◆ **How to complete this task**: Lines with "язык": pull these out of the listing below.

◆ **Data to process**:
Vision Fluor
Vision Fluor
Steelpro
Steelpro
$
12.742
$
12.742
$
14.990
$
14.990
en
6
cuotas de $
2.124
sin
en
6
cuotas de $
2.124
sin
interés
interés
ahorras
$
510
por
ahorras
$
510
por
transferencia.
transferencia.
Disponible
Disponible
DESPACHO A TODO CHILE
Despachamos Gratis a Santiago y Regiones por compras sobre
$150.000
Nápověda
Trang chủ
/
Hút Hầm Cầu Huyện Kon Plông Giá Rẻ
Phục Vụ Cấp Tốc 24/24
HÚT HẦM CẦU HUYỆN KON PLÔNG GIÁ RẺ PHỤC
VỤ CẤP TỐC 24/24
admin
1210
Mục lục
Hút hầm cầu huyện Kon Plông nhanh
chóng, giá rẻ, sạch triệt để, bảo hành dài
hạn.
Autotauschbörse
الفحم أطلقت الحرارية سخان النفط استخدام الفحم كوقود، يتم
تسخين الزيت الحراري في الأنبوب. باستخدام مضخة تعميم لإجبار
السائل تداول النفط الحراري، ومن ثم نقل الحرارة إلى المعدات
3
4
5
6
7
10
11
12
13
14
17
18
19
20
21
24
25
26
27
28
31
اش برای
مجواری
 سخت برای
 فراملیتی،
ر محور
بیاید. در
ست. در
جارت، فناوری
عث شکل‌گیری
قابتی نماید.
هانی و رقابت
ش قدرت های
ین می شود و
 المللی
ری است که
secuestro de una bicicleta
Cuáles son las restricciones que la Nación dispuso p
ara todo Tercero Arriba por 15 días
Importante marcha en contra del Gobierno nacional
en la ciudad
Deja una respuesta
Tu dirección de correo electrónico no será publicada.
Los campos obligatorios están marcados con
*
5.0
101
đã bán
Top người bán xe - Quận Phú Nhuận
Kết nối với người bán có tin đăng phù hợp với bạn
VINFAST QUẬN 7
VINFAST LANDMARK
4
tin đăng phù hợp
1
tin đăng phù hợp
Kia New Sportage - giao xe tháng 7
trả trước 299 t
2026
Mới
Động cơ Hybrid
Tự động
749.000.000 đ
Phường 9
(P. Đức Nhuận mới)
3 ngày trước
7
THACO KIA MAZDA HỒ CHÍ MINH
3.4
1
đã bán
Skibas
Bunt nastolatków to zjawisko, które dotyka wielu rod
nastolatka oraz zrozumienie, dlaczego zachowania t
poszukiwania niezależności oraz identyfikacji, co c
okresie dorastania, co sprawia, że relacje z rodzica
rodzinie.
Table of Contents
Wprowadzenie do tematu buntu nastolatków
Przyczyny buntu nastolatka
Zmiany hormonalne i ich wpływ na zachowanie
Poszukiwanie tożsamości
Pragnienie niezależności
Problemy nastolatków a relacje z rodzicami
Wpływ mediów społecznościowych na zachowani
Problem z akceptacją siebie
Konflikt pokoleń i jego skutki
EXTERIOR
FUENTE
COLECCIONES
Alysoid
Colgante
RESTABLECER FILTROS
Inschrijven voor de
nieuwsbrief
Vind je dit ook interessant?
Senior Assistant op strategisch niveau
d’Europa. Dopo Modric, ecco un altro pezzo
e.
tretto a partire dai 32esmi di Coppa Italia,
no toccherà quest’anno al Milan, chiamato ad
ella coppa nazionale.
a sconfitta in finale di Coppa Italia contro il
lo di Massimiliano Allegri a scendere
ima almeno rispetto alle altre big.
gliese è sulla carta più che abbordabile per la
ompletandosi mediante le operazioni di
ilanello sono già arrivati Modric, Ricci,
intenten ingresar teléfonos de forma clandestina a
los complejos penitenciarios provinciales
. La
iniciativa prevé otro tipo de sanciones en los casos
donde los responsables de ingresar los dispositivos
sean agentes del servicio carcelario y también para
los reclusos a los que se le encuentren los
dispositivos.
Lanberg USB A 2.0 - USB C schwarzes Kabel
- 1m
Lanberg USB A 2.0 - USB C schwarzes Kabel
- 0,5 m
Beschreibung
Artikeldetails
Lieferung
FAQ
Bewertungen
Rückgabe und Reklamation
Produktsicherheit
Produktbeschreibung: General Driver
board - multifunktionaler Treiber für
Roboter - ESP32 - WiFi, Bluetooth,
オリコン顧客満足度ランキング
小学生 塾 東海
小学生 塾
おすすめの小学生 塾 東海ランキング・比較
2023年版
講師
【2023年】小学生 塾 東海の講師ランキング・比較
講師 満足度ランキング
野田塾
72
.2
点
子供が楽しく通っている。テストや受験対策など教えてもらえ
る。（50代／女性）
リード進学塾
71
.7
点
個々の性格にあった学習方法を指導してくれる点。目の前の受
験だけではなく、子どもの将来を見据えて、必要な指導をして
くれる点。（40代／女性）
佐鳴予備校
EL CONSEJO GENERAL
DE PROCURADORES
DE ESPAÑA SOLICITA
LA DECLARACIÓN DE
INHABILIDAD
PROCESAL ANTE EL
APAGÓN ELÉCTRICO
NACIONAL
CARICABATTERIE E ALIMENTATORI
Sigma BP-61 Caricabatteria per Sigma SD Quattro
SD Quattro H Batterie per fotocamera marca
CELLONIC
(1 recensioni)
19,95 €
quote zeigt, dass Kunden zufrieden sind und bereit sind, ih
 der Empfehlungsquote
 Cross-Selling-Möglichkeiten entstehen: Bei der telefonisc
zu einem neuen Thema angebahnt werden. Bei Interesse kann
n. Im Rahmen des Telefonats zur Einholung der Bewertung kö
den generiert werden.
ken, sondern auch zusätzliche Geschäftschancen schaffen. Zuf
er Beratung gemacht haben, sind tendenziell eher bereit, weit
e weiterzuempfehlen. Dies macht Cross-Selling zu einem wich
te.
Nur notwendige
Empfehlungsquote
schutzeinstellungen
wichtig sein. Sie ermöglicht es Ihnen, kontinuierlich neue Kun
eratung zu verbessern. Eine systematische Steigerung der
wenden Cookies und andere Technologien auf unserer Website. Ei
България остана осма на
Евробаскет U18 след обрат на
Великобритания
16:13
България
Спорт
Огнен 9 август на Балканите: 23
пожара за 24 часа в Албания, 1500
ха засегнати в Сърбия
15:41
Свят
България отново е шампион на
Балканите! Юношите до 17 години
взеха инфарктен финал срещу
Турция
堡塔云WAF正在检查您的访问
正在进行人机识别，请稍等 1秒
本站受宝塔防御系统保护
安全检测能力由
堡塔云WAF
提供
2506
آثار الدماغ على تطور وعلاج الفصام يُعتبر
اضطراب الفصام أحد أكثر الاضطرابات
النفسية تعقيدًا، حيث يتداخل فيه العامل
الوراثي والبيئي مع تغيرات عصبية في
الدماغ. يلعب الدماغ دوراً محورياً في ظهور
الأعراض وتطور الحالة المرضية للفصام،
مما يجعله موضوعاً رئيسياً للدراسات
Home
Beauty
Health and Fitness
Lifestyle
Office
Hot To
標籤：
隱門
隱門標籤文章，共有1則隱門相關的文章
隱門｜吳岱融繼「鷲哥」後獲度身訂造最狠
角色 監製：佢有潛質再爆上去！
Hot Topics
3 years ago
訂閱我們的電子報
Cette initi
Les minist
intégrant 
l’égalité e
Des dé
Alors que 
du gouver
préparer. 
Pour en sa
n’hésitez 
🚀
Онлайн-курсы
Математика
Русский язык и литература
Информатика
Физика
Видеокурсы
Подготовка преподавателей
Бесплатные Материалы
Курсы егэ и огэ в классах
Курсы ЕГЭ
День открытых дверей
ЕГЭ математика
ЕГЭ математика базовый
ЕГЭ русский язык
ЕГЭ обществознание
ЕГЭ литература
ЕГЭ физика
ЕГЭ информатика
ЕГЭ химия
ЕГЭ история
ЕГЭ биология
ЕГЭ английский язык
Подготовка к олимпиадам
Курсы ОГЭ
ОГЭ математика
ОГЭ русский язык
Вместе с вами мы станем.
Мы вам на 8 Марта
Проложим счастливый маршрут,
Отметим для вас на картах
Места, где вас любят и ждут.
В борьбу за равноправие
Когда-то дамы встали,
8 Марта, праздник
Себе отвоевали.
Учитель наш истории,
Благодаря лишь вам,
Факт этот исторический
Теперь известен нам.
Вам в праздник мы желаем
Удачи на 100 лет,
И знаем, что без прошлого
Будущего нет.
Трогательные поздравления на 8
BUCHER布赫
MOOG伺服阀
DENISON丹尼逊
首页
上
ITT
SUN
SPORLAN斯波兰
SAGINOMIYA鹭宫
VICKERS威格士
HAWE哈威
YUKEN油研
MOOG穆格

◆ **Response**:
Русский язык и литература
ЕГЭ русский язык
ЕГЭ английский язык
ОГЭ русский язык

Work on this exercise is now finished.